2.4.3. Searching and querying

The JBoss DNA federated repository will support queries against the integrated and unified graph. In some situations the query can be determined to apply to a single source, but in most situations the query must be planned (and possibly rewritten) such that it can be pushed down to all the appropriate sources. Also, the cached results must be consulted prior to returning the query results, as the results from one source might have contributions from another source.

Note

It is hoped that the MetaMatrix query engine can be used for this purpose after it is open-sourced. This engine implements sophisticated query planning and optimization techniques for working efficiently with multiple sources.

Searching the whole federated repository is also important. This allows users to simply supply a handful of search terms, and to get results that are ranked based upon how close each result is to the search terms. (Searching is very different from querying, which involves specifying the exact semantics of what is to be searched and how the information is to be compared.) JBoss DNA will incorporate a search engine (e.g., likely to be Lucene) and will populate the engine's indexes using the federated content and the cached information. Notifications of changing information will be reflected in the indexes, but some sources may want to explicitly allow or disallow periodic crawling of their content.

2.4.4. Updating content

The JBoss DNA federated repositories also make it possible for client applications to make changes to the unified graph within the context of distributed transactions. According to the JCR API, client applications use the Java Transaction API (JTA) to control the boundaries of their transactions. Meanwhile, the federated repository uses a distributed transaction service to coordinate the XA resources provided by the connectors.

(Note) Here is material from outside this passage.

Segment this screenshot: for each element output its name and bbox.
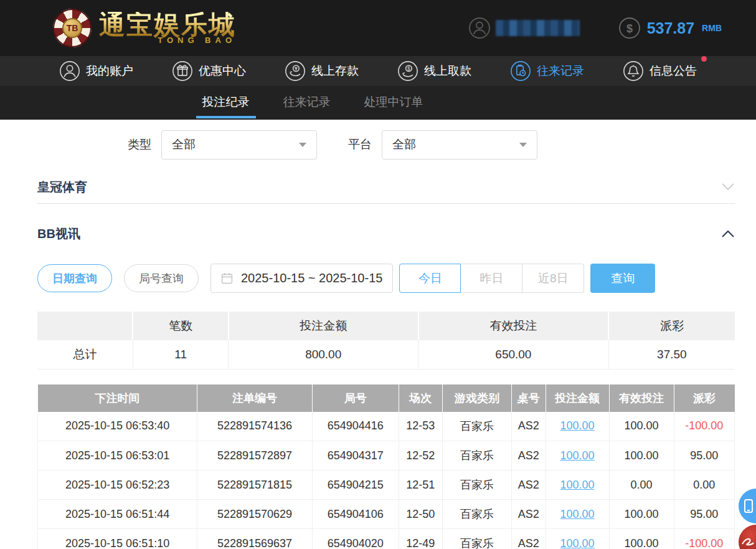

It is quite possible that clients add properties to nodes in the unified graph, and that this information cannot be handled by the same underlying source that contributed to the node. In this case, the federated repository can be configured with a fallback source that will be used used to store this "extra" information.

It is a goal that non-XA sources (i.e., sources that use connectors without XA resources) can participate in distributed transactions through the use of compensating transactions . Because the JBoss DNA federation engine implements the JCR observation system, it is capable of recording all of the changes made to the distributed graph (and those changes sent to each updatable source). Therefore, if a non-XA source is involved in a distributed transaction that must be rolled back, any changes made to non-XA sources can be undone. (Of course, this does not make the underlying source transactional: non-transactional sources still may expose the interim changes to other clients.)

2.4.5. Observing changes

The JCR API supports observing a repository to receive notifications of additions, changes and deletions of nodes and properties. The JBoss DNA federated repository will support this API through two primary means.

When the changes are made through the federated repository, the JBoss DNA federation engine is well aware of the set of changes that have been (or are being) made to the unified graph. These events are directly propagated to listeners.

Sources have the ability to publish events, making it possible for the JBoss DNA federation engine and clients that have registered listeners to be notified of changes in the information managed by that source. These events are first processed by the federation engine and possibly altered based upon contributions from other sources. (The federation engine also uses these events to update or purge information in the cache, which may add to the event set.) The resulting (and possibly altered) event set is then sent to all client listeners.